PREMIÈRE SECTION
DÉCISION
SUR LA RECEVABILITÉ
de la requête n° 44337/98
présentée par Pietro Delli Paoli
contre l’Italie
La Cour européenne des Droits de l’Homme (première section), siégeant le 4 juillet 2000 en une chambre composée de
MmeE. Palm, présidente,
M. B. Conforti,
M.L. Ferrari Bravo,
M.G. Jörundsson,
M.R. Türmen,
M.T. Panţîru,
M.R. Maruste juges,
et deM.M. O’Boyle, greffier de section ;
Vu la requête introduite le 20 novembre 1997 et enregistrée le 13 novembre 1998 ;
Après avoir délibéré, rend la décision suivante :
EN FAIT
Le requérant est un ressortissant italien, né en 1927 et résidant à Vedano al Lambro (Milan).
Le 17 juin 1988, le requérant déposa un recours au greffe du tribunal administratif régional de Latium visant à obtenir la réévaluation de l’indemnité de fin de contrat en tenant compte de l'indemnité complémentaire spéciale pour les employés des collectivités locales et en alléguant la violation de la loi n° 234 de 1959, modifiée par les lois n° 153 de 1969 et n° 160 de 1975. La loi n° 234 de 1959 avait introduit l'indemnité complémentaire spéciale, mais n’avait pas prévu la possibilité de calculer l’indemnité de fin de contrat en tenant compte de ladite indemnité complémentaire. La loi n° 153 de 1969 disposa que la rétribution devait s'entendre comme l'ensemble des sommes acquittées par l'employeur à l'employé. Enfin, la loi n° 160 de 1975, abrogea les dispositions de la loi n° 234 de 1959 excluant la possibilité de calculer l’indemnité de fin de contrat en tenant compte de l'indemnité complémentaire spéciale.
Par la suite, la loi n° 87 de 1994 introduisit les critères selon lesquels l’indemnité complémentaire spéciale devait être calculée dans la réévaluation de l’indemnité de fin de contrat.
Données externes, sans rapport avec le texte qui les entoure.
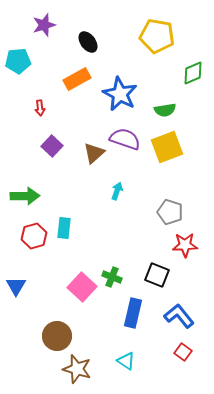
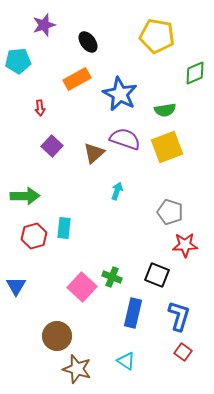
green diamond: moved 2 px right
blue L-shape: rotated 56 degrees clockwise
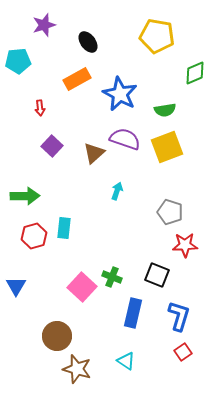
red square: rotated 18 degrees clockwise
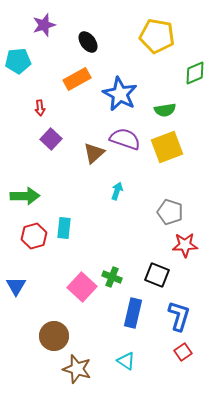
purple square: moved 1 px left, 7 px up
brown circle: moved 3 px left
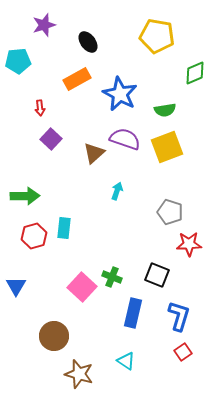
red star: moved 4 px right, 1 px up
brown star: moved 2 px right, 5 px down
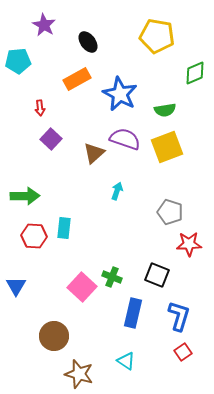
purple star: rotated 25 degrees counterclockwise
red hexagon: rotated 20 degrees clockwise
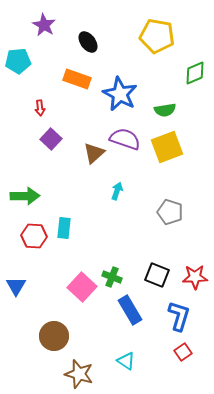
orange rectangle: rotated 48 degrees clockwise
red star: moved 6 px right, 33 px down
blue rectangle: moved 3 px left, 3 px up; rotated 44 degrees counterclockwise
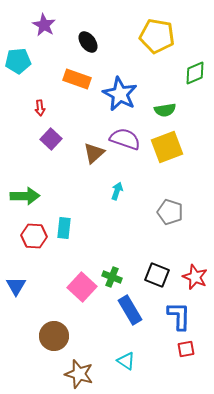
red star: rotated 25 degrees clockwise
blue L-shape: rotated 16 degrees counterclockwise
red square: moved 3 px right, 3 px up; rotated 24 degrees clockwise
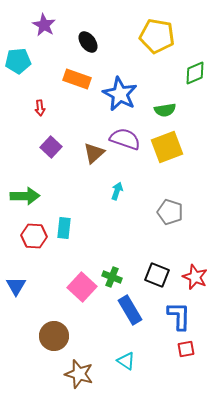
purple square: moved 8 px down
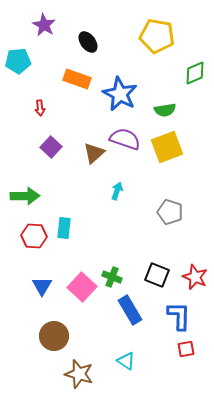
blue triangle: moved 26 px right
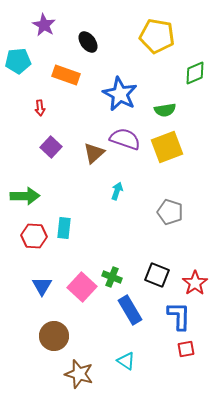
orange rectangle: moved 11 px left, 4 px up
red star: moved 6 px down; rotated 15 degrees clockwise
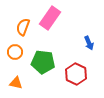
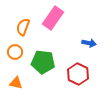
pink rectangle: moved 3 px right
blue arrow: rotated 56 degrees counterclockwise
red hexagon: moved 2 px right
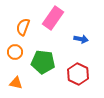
blue arrow: moved 8 px left, 4 px up
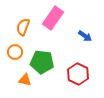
blue arrow: moved 4 px right, 3 px up; rotated 24 degrees clockwise
green pentagon: moved 1 px left
orange triangle: moved 9 px right, 3 px up
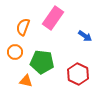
orange triangle: moved 1 px right, 1 px down
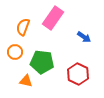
blue arrow: moved 1 px left, 1 px down
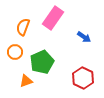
green pentagon: rotated 30 degrees counterclockwise
red hexagon: moved 5 px right, 4 px down
orange triangle: rotated 32 degrees counterclockwise
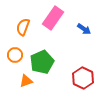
blue arrow: moved 8 px up
orange circle: moved 3 px down
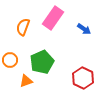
orange circle: moved 5 px left, 5 px down
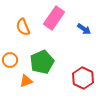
pink rectangle: moved 1 px right
orange semicircle: rotated 42 degrees counterclockwise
Le 19 septembre 1995, l’institut de prévoyance des employés de l’État refusa d’appliquer ladite loi en faveur du requérant, en raison du fait que celle-ci était applicable seulement aux employés qui avaient terminé leur service après le 30 novembre 1984, tandis que le requérant avait pris congé le 12 février 1983. Le 17 novembre 1995, ce dernier présenta un nouveau recours, qui fut joint au premier.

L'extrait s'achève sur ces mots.